$f:\mathbb R\to\mathbb R$ differentiable, $f(0)=0$ and $f'(x)=[f(x)]^2$. Prove that $f(x)=0$ for all $x\in\mathbb R$.

Question

Let $f:\mathbb R\to\mathbb R$ differentiable such that $f(0)=0$ and $f'(x)=[f(x)]^2$ for all $x\in\mathbb R$. Prove that $f(x)=0$ for all $x\in\mathbb R$.

My thoughts:

Suppose, to the contrary, that $\exists a\in\mathbb R$ such that $f(a)\neq 0$. Assume $f(a)>0$ $\left(f(a)<0 \mbox{ is analogous}\right)$. Hence, $f'(a)>0$ and therefore there is $\delta>0$ such that $x\in\mathbb R$ and $a<x<a+\delta$ implies $0<f(a)<f(x)$. Thus $f(x)\neq 0$ for all $x\in(a,a+\delta)$. We have that $\dfrac{1}{f},h:(a,a+\delta)\to\mathbb R$ given by $h(x)=-x$ are primitives of the function $t(x)=-1$, $x\in(a,a+\delta)$ since $$ \left(\frac{1}{f}\right)'(x)=\frac{-f'(x)}{f^2(x)}=\frac{-f^2(x)}{f^2(x)}=-1. $$ and $h'(x)=-1,\; \forall x\in(a,a+\delta)$. Since primitives differ by a constant, it follows that $$ \frac{1}{f(x)}-h(x)= C \Longrightarrow f(x)=\frac{1}{-x+C},\quad C\in\mathbb R. $$

I stop here. My attempt was to be able to evaluate $f(0)=\frac{1}{C}\neq 0$, which would give a contradiction, but my function is defined only in $(a,a+\delta)$.

Answer 1

Your idea just needs a kickstart.

Since $f'(x)=f(x)^2$ we know that $f$ is (weakly) increasing. Suppose $f(a)>0$ for some $a>0$ and let $b=\inf\{x:x>0,f(x)>0\}$. By continuity, we have $$ f(b)=0,\quad f(x)>0\text{ for }x>b $$ Over $(b,\infty)$ consider $g(x)=1/f(x)$. From the assumptions we get $$ g'(x)=-1 $$ and therefore $g(x)=k-x$ for some $k$. Hence $$ f(x)=\frac{1}{k-x}\quad (x>b) $$ which contradicts $f(b)=0$.

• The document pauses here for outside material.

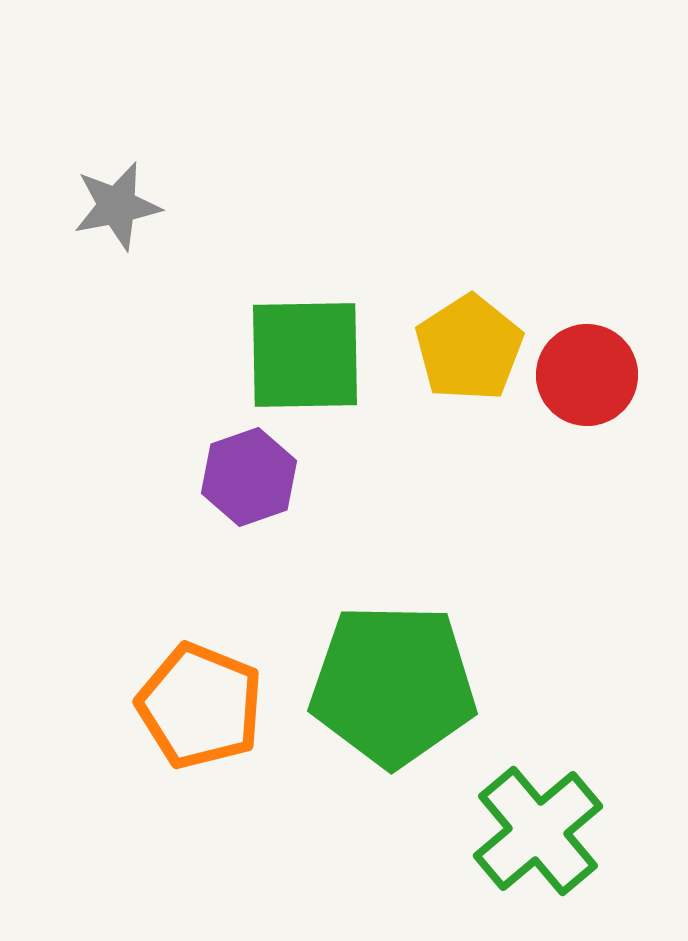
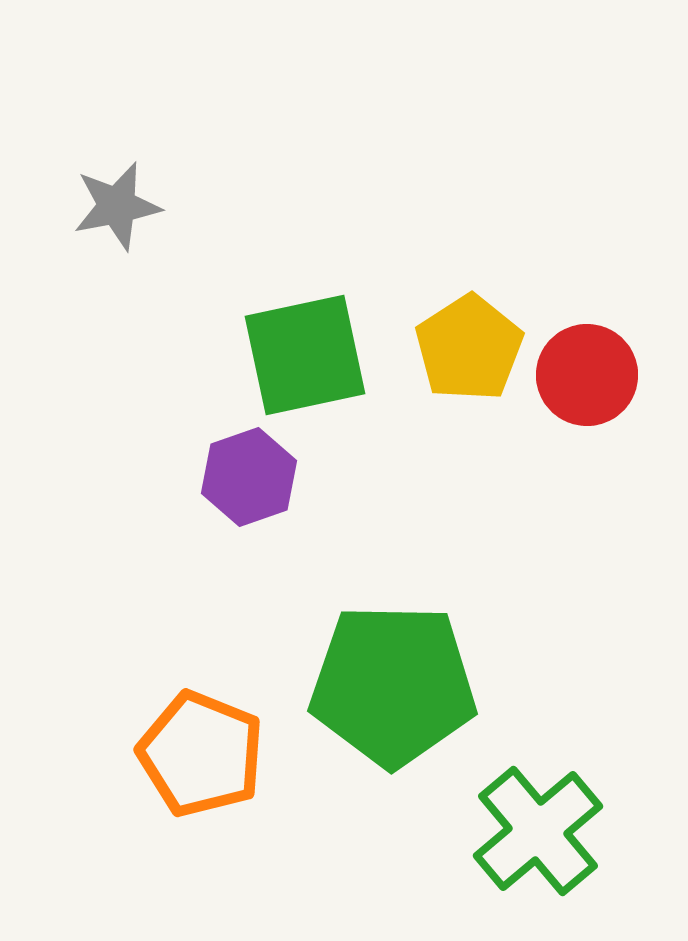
green square: rotated 11 degrees counterclockwise
orange pentagon: moved 1 px right, 48 px down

Similarly over $(-\infty,0)$.

Answer 2

On the open set $\{x:f(x) \neq 0\}$ we get $(x+c)f(x)=-1$ for some constant $c$. This implies that the continuous function $(x+c)f(x)$ takes only the values $0$ and $-1$ on $\mathbb R$. This implies that it is $\equiv 0$ or $\equiv -1$. Second possibility is ruled out by taking $x =-c$. Hence $(x+c)f(x)\equiv 0$ which implies $f \equiv 0$.